- Country: South Africa

= The Gods Must Be Crazy (film series) =

The Gods Must Be Crazy is a series of films starring the Namibian San farmer Nǃxau ǂToma, and created by South African film director Jamie Uys.

==Official films==
===The Gods Must Be Crazy (1980)===

The first film released in 1980, written and directed by Jamie Uys. Set in Botswana and South Africa, it tells the story of Xi, a San of the Kalahari Desert whose tribe discovers an empty Coca-Cola bottle. The bottle brings trouble to the tribe, and Xi is sent out into the unknown world beyond the Kalahari to return the bottle to the Gods by throwing the bottle off the world's end.

===The Gods Must Be Crazy II (1989)===

A sequel was released in 1989. Xi's name was changed to Xixo in this film. In it, Xixo's two young children, Xiri and Xisa encounter poachers in the Kalahari Desert, explore the back of their truck, and become unable to jump off once it starts moving. Xixo must once again travel great distances to retrieve them, and once again encounters various other western characters who are on quests of their own. The film is notable for the increased role of animals throughout the story, and for its light-hearted treatment of the civil war still raging in nearby Angola at the time.

==Unofficial films==
In the early 1990s, Nǃxau was cast in three standalone Hong Kong comedy films that were filmed in Cantonese and then dubbed into English. Outside their country of origin, they were marketed as sequels to The Gods Must Be Crazy II.

These films were released on VCDs in China, but were never officially released in the United States. The Gods Must Be Funny in China was released on DVD in South Africa around 2008.
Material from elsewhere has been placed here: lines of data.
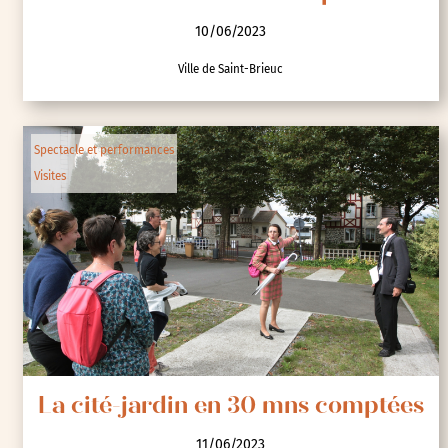
Contes et histoire : La cité-jardin
entre chien et loup
10/06/2023
Ville de Saint-Brieuc
Spectacle et performances
Visites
===Crazy Safari (The Gods Must Be Crazy III) (1991)===

A hopping vampire wreaks havoc in Nǃxau's tribe, but soon they discover how to handle him and he becomes a great asset to them. Meanwhile, a Chinese necromancer, sent by the corpse's descendants, searches for him, together with a bumbling cowardly representative charged with ensuring that the necromancer returns his ancestor as desired.

===Crazy Hong Kong (The Gods Must Be Crazy IV) (1993)===
N!xau accidentally hitches a ride with a Chinese businesswoman from the African plain to her home in Hong Kong. With only his natural instincts and desert-honed survival skills, the intrepid Bushman evades a gang of diamond thieves and stumbles into one comic mishap after another as he tries to find his way back home.
- Hong Kong Movie Database entry

===The Gods Must Be Funny in China (The Gods Must Be Crazy V) (1994)===
Hijinks ensue when Nǃxau travels to Beijing where he's recruited to accompany a track team on a week-long survival race through the Chinese wilderness.